** Listed entries follows **

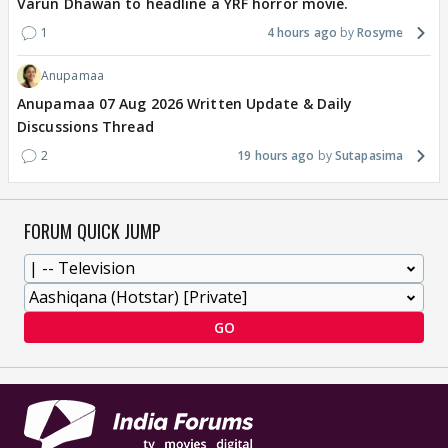
Varun Dhawan to headline a YRF horror movie.
1
4 hours ago
Rosyme
Anupamaa
Anupamaa 07 Aug 2026 Written Update & Daily
Discussions Thread
2
19 hours ago
Sutapasima
FORUM QUICK JUMP
GO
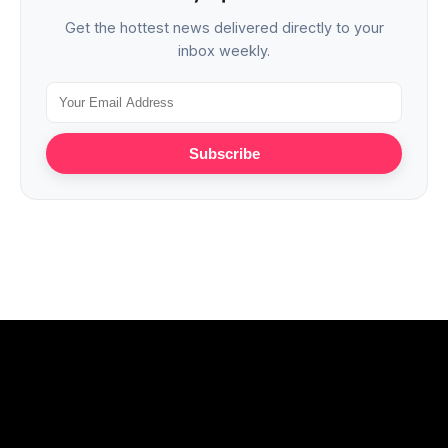
Get the hottest news delivered directly to your
inbox weekly.
Subscribe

** End of Listed entries **

Read through the data and copy every line where "Anupamaa" shows up.

Answer space
Anupamaa
Anupamaa 07 Aug 2026 Written Update & Daily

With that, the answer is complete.